(WHAT YOU NEED TO DO):
Instruction for the entries below: return the part that opens with the line containing "비트코인도 국가자산으로…'보관·평가" and closes with the line containing "Comune di Sarnico", exactly, and no pictures.

[[ INPUT RECORDS, beginning ]]

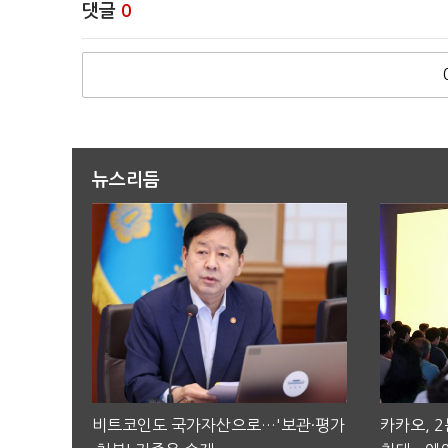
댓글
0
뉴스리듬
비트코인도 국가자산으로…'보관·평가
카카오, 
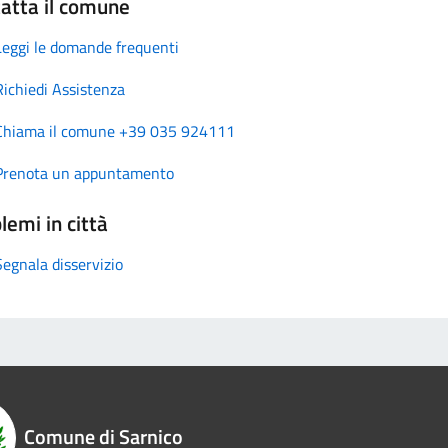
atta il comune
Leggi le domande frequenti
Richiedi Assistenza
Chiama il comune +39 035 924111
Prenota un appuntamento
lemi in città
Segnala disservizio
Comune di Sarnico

[[ INPUT RECORDS, end ]]
[[ INPUT RECORDS, beginning ]]

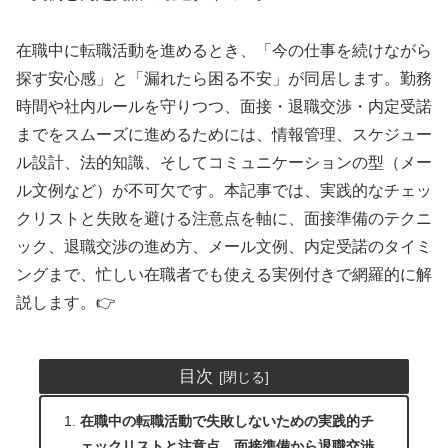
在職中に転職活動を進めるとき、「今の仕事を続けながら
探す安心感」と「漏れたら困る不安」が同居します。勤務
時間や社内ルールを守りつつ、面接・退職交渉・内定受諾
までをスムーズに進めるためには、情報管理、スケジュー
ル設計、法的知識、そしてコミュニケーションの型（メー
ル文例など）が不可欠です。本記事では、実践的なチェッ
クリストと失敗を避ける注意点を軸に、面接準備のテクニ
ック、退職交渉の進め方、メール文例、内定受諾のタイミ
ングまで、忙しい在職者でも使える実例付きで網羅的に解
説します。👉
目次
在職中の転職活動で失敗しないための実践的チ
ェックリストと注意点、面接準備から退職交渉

[[ INPUT RECORDS, end ]]
[[ INPUT RECORDS, beginning ]]

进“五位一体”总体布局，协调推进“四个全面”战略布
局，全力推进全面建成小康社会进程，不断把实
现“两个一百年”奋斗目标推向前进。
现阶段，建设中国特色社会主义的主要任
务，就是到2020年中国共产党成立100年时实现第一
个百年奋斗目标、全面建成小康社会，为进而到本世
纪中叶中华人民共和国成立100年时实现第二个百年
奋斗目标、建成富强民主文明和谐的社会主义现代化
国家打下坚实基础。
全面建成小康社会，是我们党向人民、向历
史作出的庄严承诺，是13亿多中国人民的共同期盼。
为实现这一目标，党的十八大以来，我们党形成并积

[[ INPUT RECORDS, end ]]

(ANSWER):
비트코인도 국가자산으로…'보관·평가
카카오, 
atta il comune
Leggi le domande frequenti
Richiedi Assistenza
Chiama il comune +39 035 924111
Prenota un appuntamento
lemi in città
Segnala disservizio
Comune di Sarnico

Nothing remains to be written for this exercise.